(What you will do):
Your answer must be only the lines below from the one containing "July 20, 2015, 16:30" through the one containing "Create virtual networks", copied exactly, with the pictures left out.

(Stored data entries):
▶
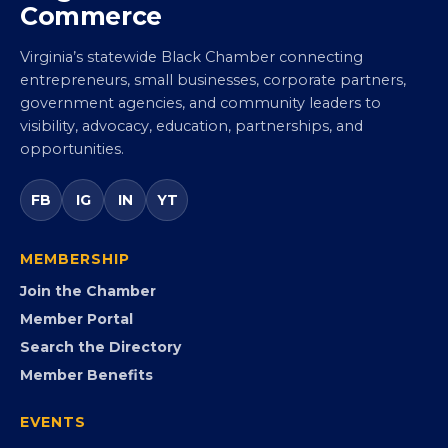
Commerce
Virginia’s statewide Black Chamber connecting
entrepreneurs, small businesses, corporate partners,
government agencies, and community leaders to
visibility, advocacy, education, partnerships, and
opportunities.
FB
IG
IN
YT
MEMBERSHIP
Join the Chamber
Member Portal
Search the Directory
Member Benefits
EVENTS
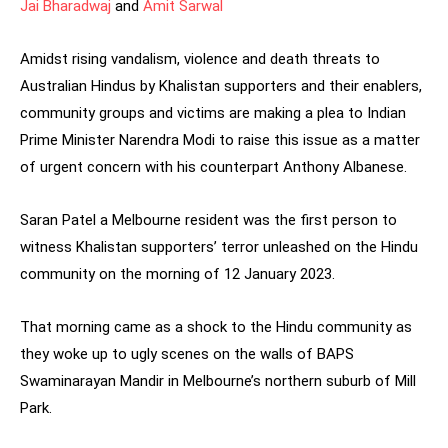
Jai Bharadwaj
and
Amit Sarwal
Amidst rising vandalism, violence and death threats to
Australian Hindus by Khalistan supporters and their enablers,
community groups and victims are making a plea to Indian
Prime Minister Narendra Modi to raise this issue as a matter
of urgent concern with his counterpart Anthony Albanese.
Saran Patel a Melbourne resident was the first person to
witness Khalistan supporters’ terror unleashed on the Hindu
community on the morning of 12 January 2023.
That morning came as a shock to the Hindu community as
they woke up to ugly scenes on the walls of BAPS
Swaminarayan Mandir in Melbourne’s northern suburb of Mill
Park.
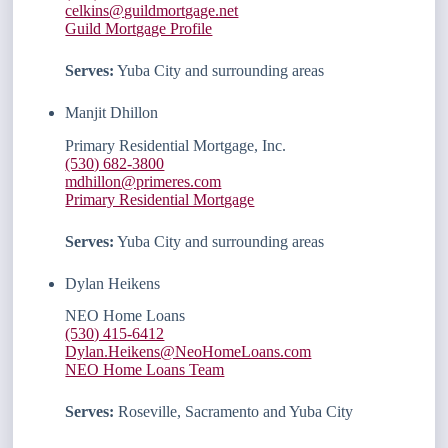
celkins@guildmortgage.net
Guild Mortgage Profile
Serves:
Yuba City and surrounding areas
Manjit Dhillon
Primary Residential Mortgage, Inc.
(530) 682-3800
mdhillon@primeres.com
Primary Residential Mortgage
Serves:
Yuba City and surrounding areas
Dylan Heikens
NEO Home Loans
(530) 415-6412
Dylan.Heikens@NeoHomeLoans.com
NEO Home Loans Team
Serves:
Roseville, Sacramento and Yuba City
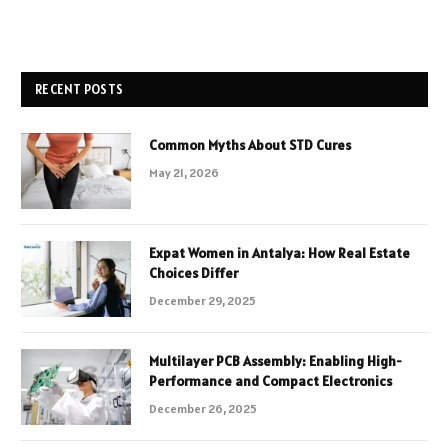
RECENT POSTS
Common Myths About STD Cures
May 21, 2026
Expat Women in Antalya: How Real Estate
Choices Differ
December 29, 2025
Multilayer PCB Assembly: Enabling High-
Performance and Compact Electronics
December 26, 2025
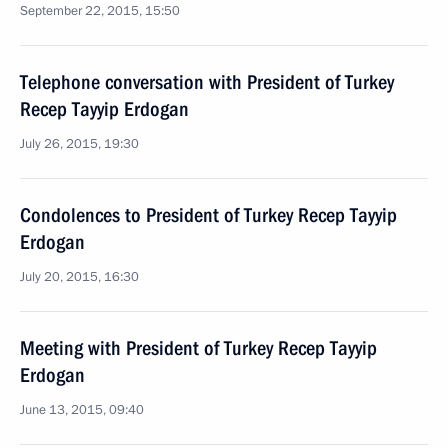
September 22, 2015, 15:50
Telephone conversation with President of Turkey
Recep Tayyip Erdogan
July 26, 2015, 19:30
Condolences to President of Turkey Recep Tayyip
Erdogan
July 20, 2015, 16:30
Meeting with President of Turkey Recep Tayyip
Erdogan
June 13, 2015, 09:40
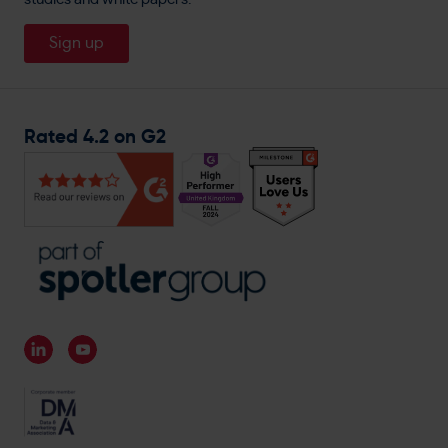
About
Travis Perkins
Careers
Sign up
Magnet Trade
General Enquiries
Rated 4.2 on G2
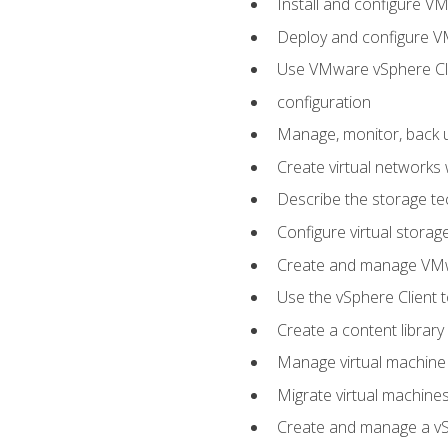
Install and configure V
Deploy and configure V
Use VMware vSphere Cli
configuration
Manage, monitor, back u
Create virtual networks
Describe the storage t
Configure virtual stora
Create and manage VM
Use the vSphere Client t
Create a content library
Manage virtual machine
Migrate virtual machin
Create and manage a vSp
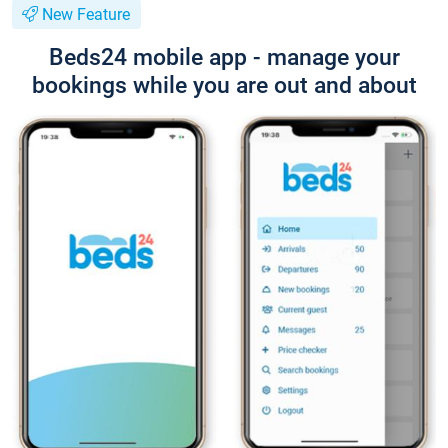
New Feature
Beds24 mobile app - manage your
bookings while you are out and about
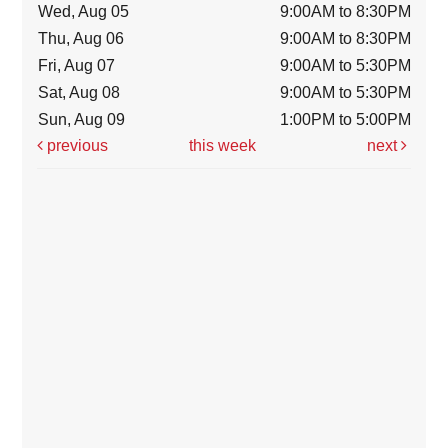
Wed, Aug 05
9:00AM to 8:30PM
Thu, Aug 06
9:00AM to 8:30PM
Fri, Aug 07
9:00AM to 5:30PM
Sat, Aug 08
9:00AM to 5:30PM
Sun, Aug 09
1:00PM to 5:00PM
previous
this week
next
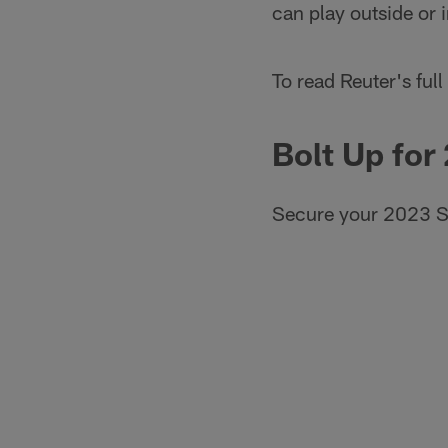
can play outside or i
To read Reuter's full 
Bolt Up for
Secure your 2023 S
◀
(Problem solution):
July 20, 2015, 16:30
Meeting with President of Turkey Recep Tayyip
Erdogan
June 13, 2015, 09:40
About
Travis Perkins
Careers
Sign up
Magnet Trade
General Enquiries
Rated 4.2 on G2
Install and configure V
Deploy and configure V
Use VMware vSphere Cli
configuration
Manage, monitor, back u
Create virtual networks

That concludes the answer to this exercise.